The reason many see these as unstable today is because of the default-ness of single family housing as the default goal. Similarly how driving a car was the default goal for 16 year olds for several generations.

It’s hard to imagine not wanting to purchase a home because we’ve been sold it as the smart and obvious thing to do for quite awhile now.

Also, renting from a private landlord and owning are not the only two options that can exist. Social housing can be incredibly stable as well, and there are lots of different possible models for social housing.

I read an article recently (can't find it immediately) proposing a social housing mechanism where you pay into it via rent and gain equity not in the specific housing unit itself, but rather in the social housing program as a whole. Kind of like a REIT, only at a certain point you get an entitlement to a housing unit and no longer have to pay rent, as if you'd paid off a mortgage.

Renting might be stable but it's very dependant on whoever owns the house and what type of regulations and protections your government has in place. Owning a home (house/apartment/land/etc) gives you more rights over where you live and more stability in most countries.

I've seen rents go up with inflation where inflation grows at 25% yoy, and I've seen people kicked out of an apartment 3 months after moving in because the owner found a buyer with a good deal.

But I agree with you, single family housing is the goal for some cultures and generations, and it was carefully crafted by governmental policy, propaganda, marketing and third party interests. We are now seeing the consequences of such.

Yet, not all people have that goal, but a lot are content to just owning a place to live even with relatives, a community or others.

I feel it's hard to not wanting to own something if it grants more rights and protections against injustices. In the countries I've lived, having a property deed of any sorts with your name on it makes your life so much better and stress free.

For a counter perspective, think about home ownership as not stable, but inflexible. It doesn’t quite have the same ring to it, does it?

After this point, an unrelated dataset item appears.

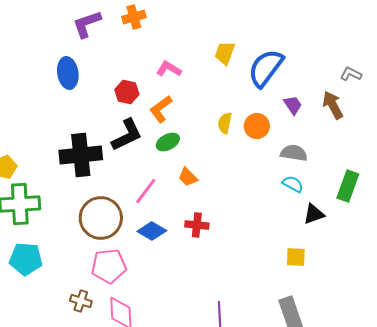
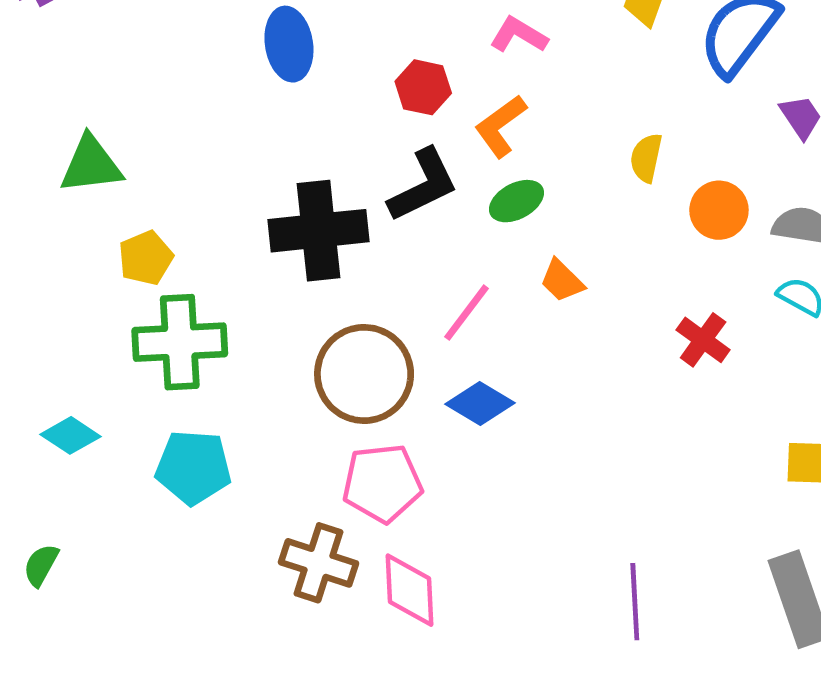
orange circle: (257, 126) -> (719, 210), moved
red cross: (197, 225) -> (703, 340), moved, turned 30
brown cross: (81, 301) -> (319, 563), size x1.5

A lot of this comes down to what an individual values and my argument is that what individuals value when it comes to housing will change drastically over the coming 50 or so years.

You would be surprised how adaptable people are, everybody owning their house and this being some yardstick of success is very US-centric construct.

Here in most of Europe its luxury with 2 faces - it costs significantly more of your money, time and energy to own it. Is it worth spending the little free time you have in your life with just plain stupid property maintenance? For me its a skill I happily delegate to (much) less earning fellows, and I spend that time with family, doing sports and adventures or just relaxing.

Ie in Switzerland, due to way property taxes are setup, its very ineffective to fully own your house. To inherit is sort of curse or at least a burden, you usually immediately have to sell. Nobody apart from few whiny expacts complaints about it, people have actual lives to take care of and focus on much more important matters.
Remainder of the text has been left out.